UK has seen an increase in the number of Indian nationals who are potential victims of modern day slavery. In 2016, the number was just 100 but 2017 saw the numbers jump to 140, UK government statistics show.

Of the total figure, 25 were victims of domestic servitude, 90 of labour exploitation, 18 of sexual exploitation, and the others fell under the category of unknown exploitation, reported PTI, adding that India was among the top 10 most vulnerable nations.

UK topped with 819 victims in 2017, followed by Albania (777) and Vietnam (739).

“It is our assessment that the increase we are seeing here is driven by an increased awareness and greater reporting of modern slavery and that is to be welcomed,” National Crime Agency director Will Kerr was quoted as saying by PTI. “However, it also adds further evidence to our view that the figures almost certainly represent an underestimate of the true scale of slavery and trafficking in the UK,” he added.

The British government has put in place several measures to tackle modern day slavery. In 2016, British Prime Minister Theresa May launched the Modern Slavery Task Force to bring perpetrators to court under the country’s Modern Slavery Act.

“We owe it to the innocent men, women and children who are being tricked into a life of hard labour and abuse to rid our world of this evil,” she said.

However, there are many challenges to tackle modern slavery in the UK.

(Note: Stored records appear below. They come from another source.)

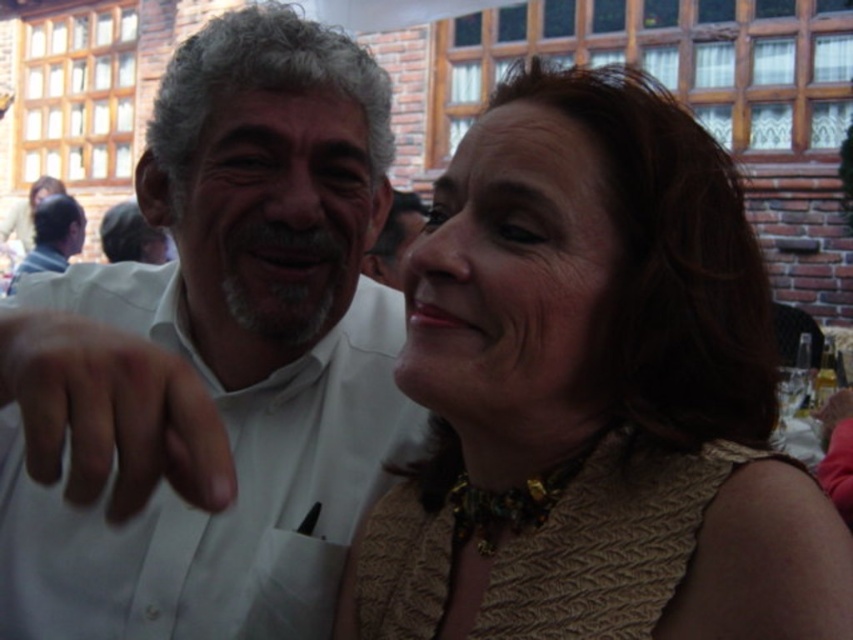 Is gold textured dress at center to the left of matte white shirt at left from the viewer's perspective?

In fact, gold textured dress at center is to the right of matte white shirt at left.

This screenshot has height=640, width=853. What do you see at coordinates (593, 394) in the screenshot?
I see `gold textured dress at center` at bounding box center [593, 394].

Identify the location of gold textured dress at center. The image size is (853, 640). point(593,394).

Locate an element on the screen. The width and height of the screenshot is (853, 640). white matte hand at center is located at coordinates (111, 413).

Is the position of white matte hand at center less distant than that of matte white shirt at left?

Yes, it is.

Is point (73, 428) farther from camera compared to point (48, 225)?

No, (73, 428) is in front of (48, 225).

This screenshot has height=640, width=853. In order to click on white matte hand at center in this screenshot , I will do `click(111, 413)`.

The width and height of the screenshot is (853, 640). What do you see at coordinates (593, 394) in the screenshot?
I see `gold textured dress at center` at bounding box center [593, 394].

Identify the location of gold textured dress at center. (593, 394). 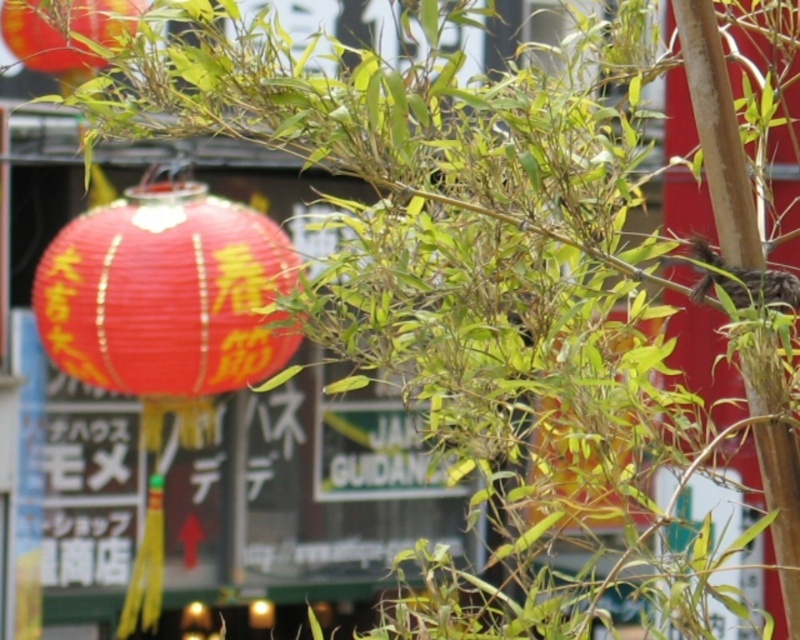 You are an interior designer arranging two matte paper lanterns in a room. The scene shows a matte paper lantern at center and a matte paper lantern at upper left. Which lantern is located to the right of the other?

The matte paper lantern at center is positioned on the right side of the matte paper lantern at upper left, so the lantern at center is to the right of the lantern at upper left.

You are a photographer setting up a shot of the matte paper lantern at center and the bamboo at center. Which object should you focus on first if you want to ensure both are in focus, given that the lantern is closer to the camera?

The matte paper lantern at center is taller than bamboo at center, so focusing on the lantern first would help ensure both are in focus since it is closer and larger. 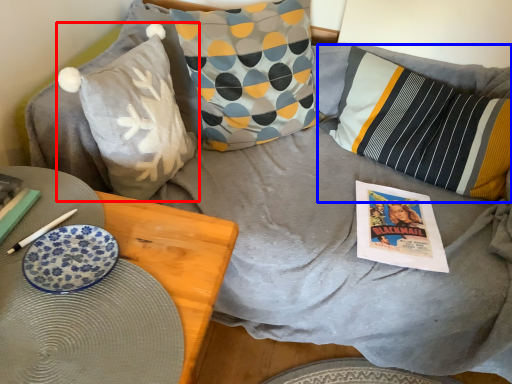 Question: Which of the following is the farthest to the observer, pillow (highlighted by a red box) or pillow (highlighted by a blue box)?

Choices:
 (A) pillow
 (B) pillow

Answer: (B) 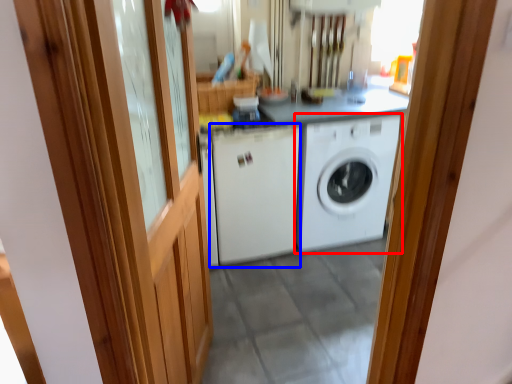 Question: Which object appears farthest to the camera in this image, washing machine (highlighted by a red box) or washing machine (highlighted by a blue box)?

Choices:
 (A) washing machine
 (B) washing machine

Answer: (A) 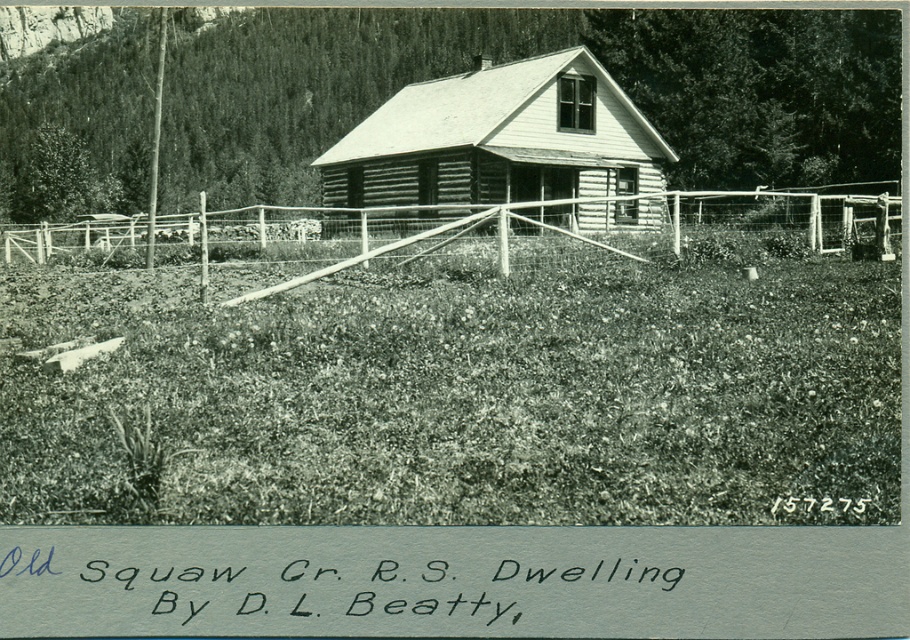 You are standing in front of the wooden cabin at center and want to walk towards the wooden fence at center. Which direction should you move relative to the cabin?

Result: The wooden fence at center is below the wooden cabin at center, so you should move downward towards the wooden fence at center. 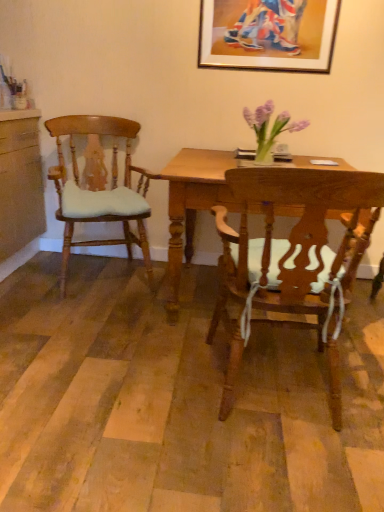 Question: In terms of width, does wooden picture frame at upper center look wider or thinner when compared to wooden desk at center?

Choices:
 (A) wide
 (B) thin

Answer: (B)

Question: From a real-world perspective, is wooden picture frame at upper center above or below wooden desk at center?

Choices:
 (A) below
 (B) above

Answer: (B)

Question: Estimate the real-world distances between objects in this image. Which object is farther from the wooden picture frame at upper center?

Choices:
 (A) wooden desk at center
 (B) wooden chair at center, the 1th chair when ordered from front to back
 (C) light brown wood chair at left, the 1th chair from the back

Answer: (B)

Question: Estimate the real-world distances between objects in this image. Which object is closer to the wooden picture frame at upper center?

Choices:
 (A) wooden desk at center
 (B) wooden chair at center, marked as the 1th chair in a right-to-left arrangement
 (C) light brown wood chair at left, placed as the second chair when sorted from right to left

Answer: (A) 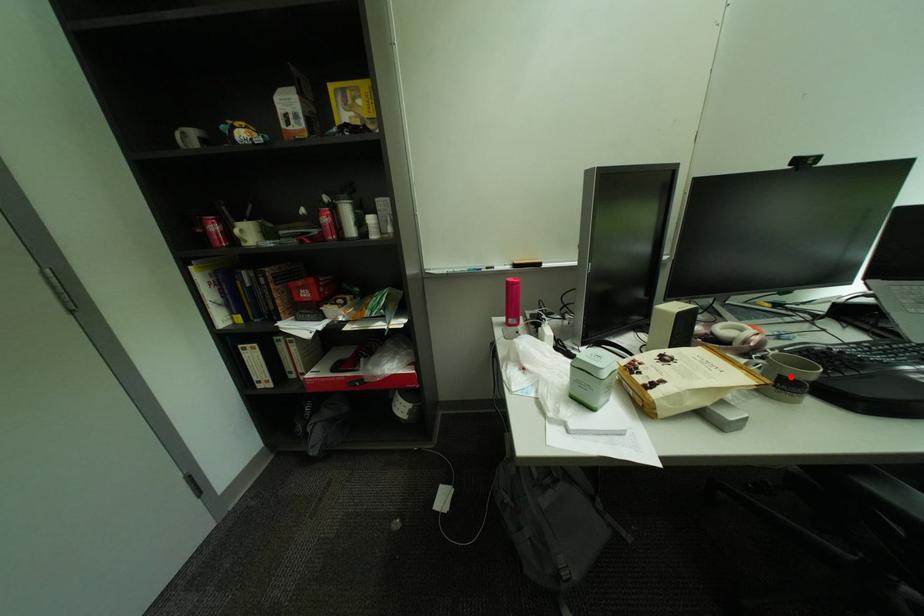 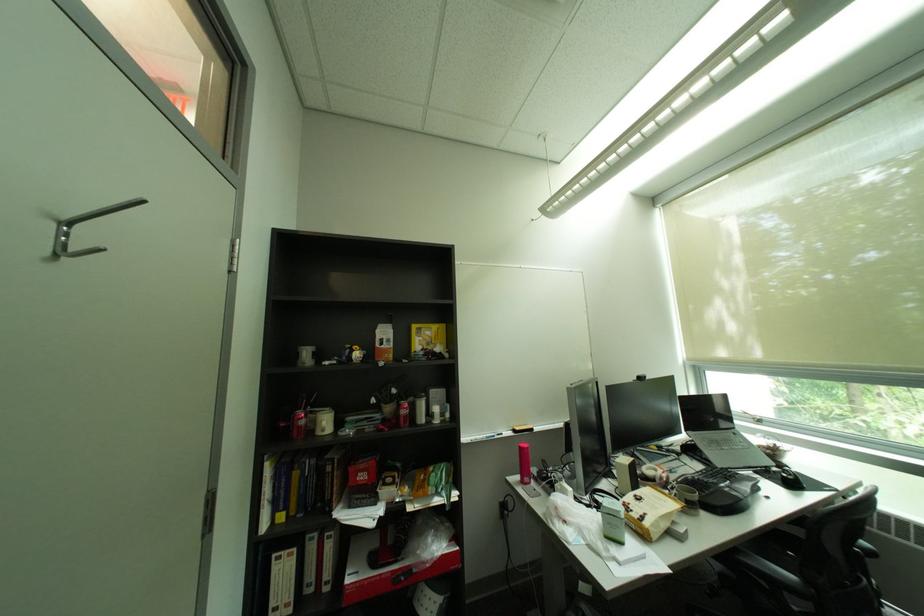 The point at the highlighted location is marked in the first image. Where is the corresponding point in the second image?

(697, 500) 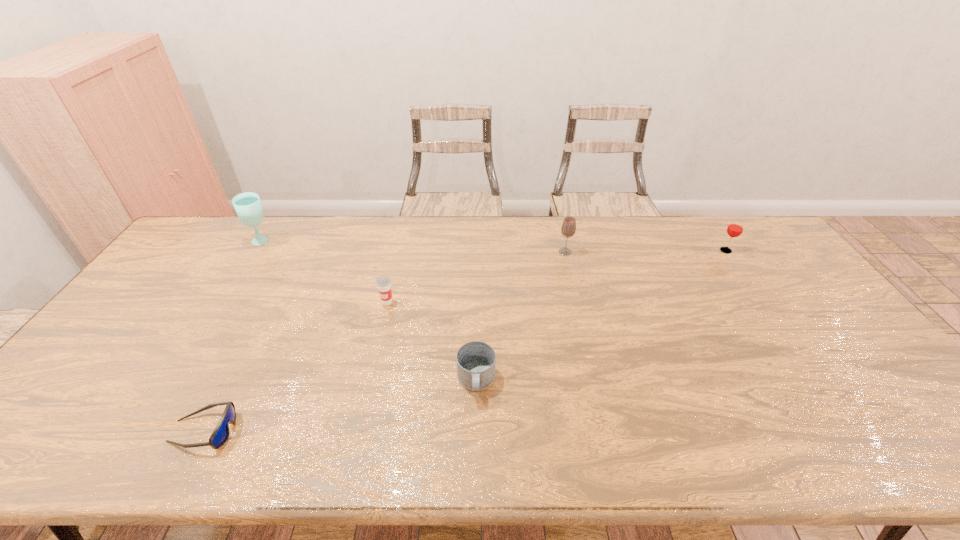 At what (x,y) coordinates should I click in order to perform the action: click on vacant point located 0.080m on the right of the leftmost object. Please return your answer as a coordinate pair (x, y). The width and height of the screenshot is (960, 540). Looking at the image, I should click on (297, 242).

Find the location of a particular element. vacant space located 0.250m on the right of the second object from right to left is located at coordinates [x=646, y=252].

I want to click on blank space located on the front of the rightmost glass, so click(x=745, y=278).

This screenshot has height=540, width=960. Find the location of `vacant space located 0.220m on the side of the third nearest object with the logo`. vacant space located 0.220m on the side of the third nearest object with the logo is located at coordinates (372, 368).

Where is `vacant space located 0.110m on the side of the second nearest object with the handle`? The image size is (960, 540). vacant space located 0.110m on the side of the second nearest object with the handle is located at coordinates (475, 447).

Image resolution: width=960 pixels, height=540 pixels. In order to click on vacant space located 0.230m on the front-facing side of the shortest object in this screenshot , I will do `click(337, 431)`.

The height and width of the screenshot is (540, 960). I want to click on object that is at the near edge, so click(x=220, y=434).

Find the location of a particular element. The height and width of the screenshot is (540, 960). free spot at the far edge of the desktop is located at coordinates (546, 246).

Find the location of a particular element. The height and width of the screenshot is (540, 960). free point at the near edge is located at coordinates (341, 449).

Identify the location of vacant area at the left edge of the desktop. The width and height of the screenshot is (960, 540). (80, 363). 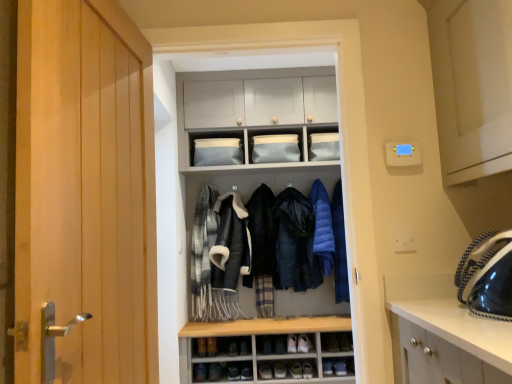 Question: Is dark blue down jacket at center, which is the 3th clothing in right-to-left order, taller or shorter than leather shoe at lower center, the 3th shoe positioned from the left?

Choices:
 (A) short
 (B) tall

Answer: (B)

Question: From the image's perspective, is dark blue down jacket at center, which is the 3th clothing in right-to-left order, located above or below leather shoe at lower center, the 3th shoe positioned from the left?

Choices:
 (A) above
 (B) below

Answer: (A)

Question: Based on their relative distances, which object is farther from the dark blue down jacket at center, placed as the third clothing when sorted from left to right?

Choices:
 (A) blue down jacket at center, arranged as the 2th clothing when viewed from the right
 (B) matte gray cabinet at upper center, which is the 1th cabinet in right-to-left order
 (C) matte blue fabric at upper center, the 1th cabinet in the left-to-right sequence
 (D) matte gray cabinet at center
 (E) brown leather shoe at lower center, the first shoe positioned from the left

Answer: (E)

Question: Estimate the real-world distances between objects in this image. Which object is farther from the plaid wool scarf at center, which is the 5th clothing from right to left?

Choices:
 (A) dark blue down jacket at center, which is the 3th clothing in right-to-left order
 (B) brown leather shoe at lower center, placed as the 3th shoe when sorted from bottom to top
 (C) blue down jacket at center, the 5th clothing when ordered from left to right
 (D) wooden door at left
 (E) white leather shoe at lower center, the 2th shoe when ordered from right to left

Answer: (D) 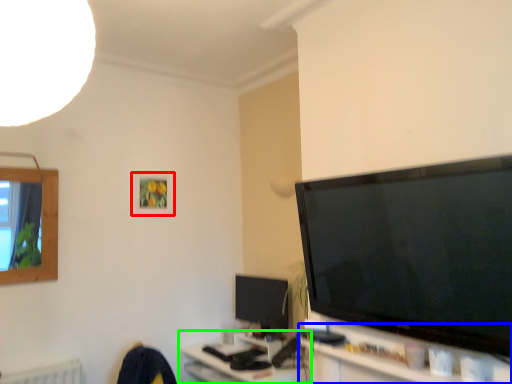 Question: Estimate the real-world distances between objects in this image. Which object is farther from picture frame (highlighted by a red box), tv cabinet (highlighted by a blue box) or computer (highlighted by a green box)?

Choices:
 (A) tv cabinet
 (B) computer

Answer: (A) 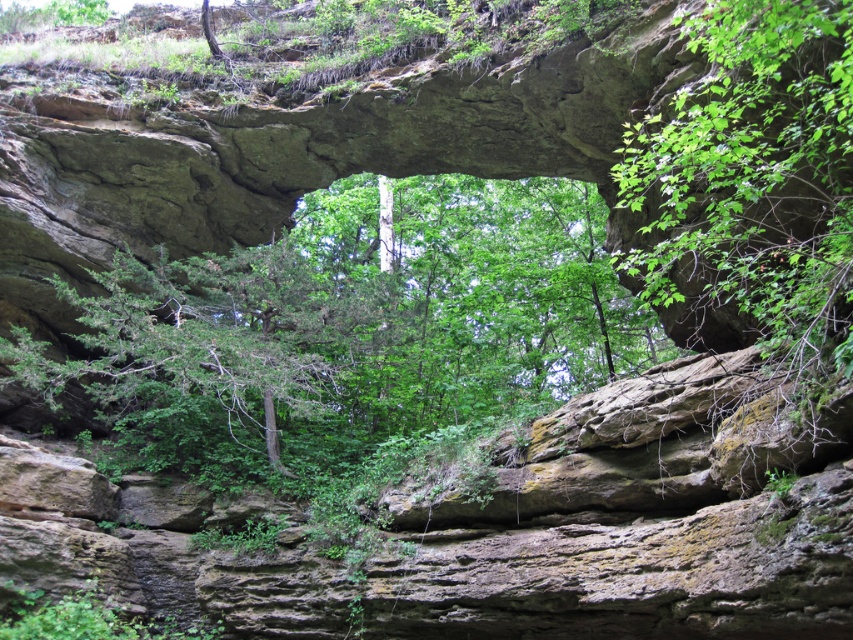 Question: Among these points, which one is farthest from the camera?

Choices:
 (A) (763, 124)
 (B) (439, 234)

Answer: (B)

Question: Which of the following is the closest to the observer?

Choices:
 (A) (753, 259)
 (B) (492, 360)

Answer: (A)

Question: Does green leafy tree at center appear over green leafy tree at upper right?

Choices:
 (A) no
 (B) yes

Answer: (B)

Question: Which of the following is the closest to the observer?

Choices:
 (A) (724, 250)
 (B) (302, 285)

Answer: (A)

Question: Is green leafy tree at center further to camera compared to green leafy tree at upper right?

Choices:
 (A) yes
 (B) no

Answer: (A)

Question: Does green leafy tree at center have a greater width compared to green leafy tree at upper right?

Choices:
 (A) no
 (B) yes

Answer: (B) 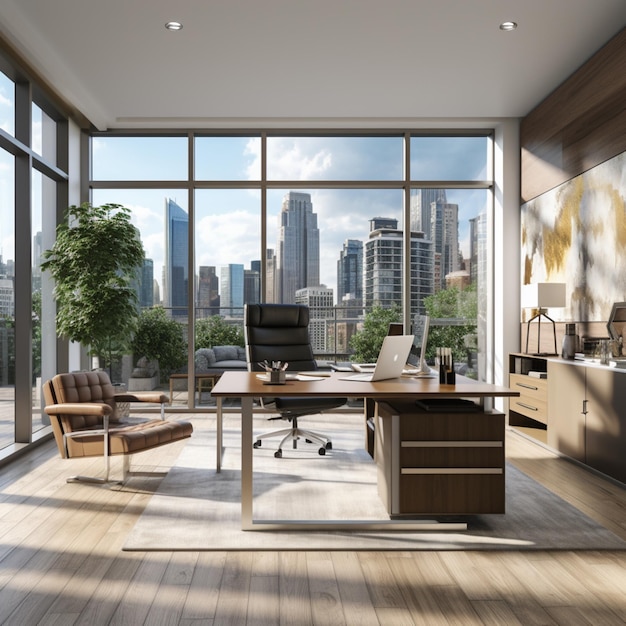 Locate an element on the screen. This screenshot has height=626, width=626. hardwood floor is located at coordinates (47, 503), (120, 605), (464, 591), (573, 496). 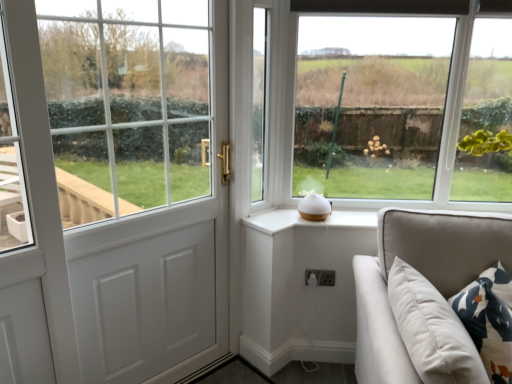 Question: Is green leafy plant at upper right, which appears as the third window when viewed from the left, oriented towards white plastic electric outlet at lower center?

Choices:
 (A) no
 (B) yes

Answer: (A)

Question: Is white plastic electric outlet at lower center completely or partially inside green leafy plant at upper right, which appears as the third window when viewed from the left?

Choices:
 (A) no
 (B) yes

Answer: (A)

Question: Considering the relative sizes of green leafy plant at upper right, the first window when ordered from right to left, and white plastic electric outlet at lower center in the image provided, is green leafy plant at upper right, the first window when ordered from right to left, thinner than white plastic electric outlet at lower center?

Choices:
 (A) yes
 (B) no

Answer: (B)

Question: Can you confirm if green leafy plant at upper right, which appears as the third window when viewed from the left, is positioned to the right of white plastic electric outlet at lower center?

Choices:
 (A) no
 (B) yes

Answer: (B)

Question: Does green leafy plant at upper right, the first window when ordered from right to left, lie behind white plastic electric outlet at lower center?

Choices:
 (A) no
 (B) yes

Answer: (A)

Question: Is green leafy plant at upper right, which appears as the third window when viewed from the left, smaller than white plastic electric outlet at lower center?

Choices:
 (A) no
 (B) yes

Answer: (A)

Question: Considering the relative positions of white plastic electric outlet at lower center and white glass window at center, which is the 2th window from right to left, in the image provided, is white plastic electric outlet at lower center in front of white glass window at center, which is the 2th window from right to left,?

Choices:
 (A) yes
 (B) no

Answer: (B)

Question: From a real-world perspective, is white plastic electric outlet at lower center located beneath white glass window at center, the 2th window viewed from the left?

Choices:
 (A) no
 (B) yes

Answer: (B)

Question: Considering the relative sizes of white plastic electric outlet at lower center and white glass window at center, which is the 2th window from right to left, in the image provided, is white plastic electric outlet at lower center bigger than white glass window at center, which is the 2th window from right to left,?

Choices:
 (A) yes
 (B) no

Answer: (B)

Question: Is white plastic electric outlet at lower center facing towards white glass window at center, the 2th window viewed from the left?

Choices:
 (A) yes
 (B) no

Answer: (B)

Question: Is the surface of white plastic electric outlet at lower center in direct contact with white glass window at center, which is the 2th window from right to left?

Choices:
 (A) yes
 (B) no

Answer: (B)

Question: Is the depth of white plastic electric outlet at lower center greater than that of white glass window at center, the 2th window viewed from the left?

Choices:
 (A) yes
 (B) no

Answer: (A)

Question: From a real-world perspective, is white glass door at left, the third window when ordered from right to left, positioned over white plastic electric outlet at lower center based on gravity?

Choices:
 (A) no
 (B) yes

Answer: (B)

According to a report on Antislavery.org, there’s increased awareness among law enforcement officials regarding modern slavery. However, there are still cases where people are turned away from police stations and not believed, and those forced into crime treated as criminals. There are also instances where people from outside the EU are not “recognised as victims of trafficking and are often ordered to be deported rather than protected. Visa rules also prevent overseas domestic workers from leaving abusive employers and seeking out new ones. This often leads them to suffer abuse in silence,” the site pointed out.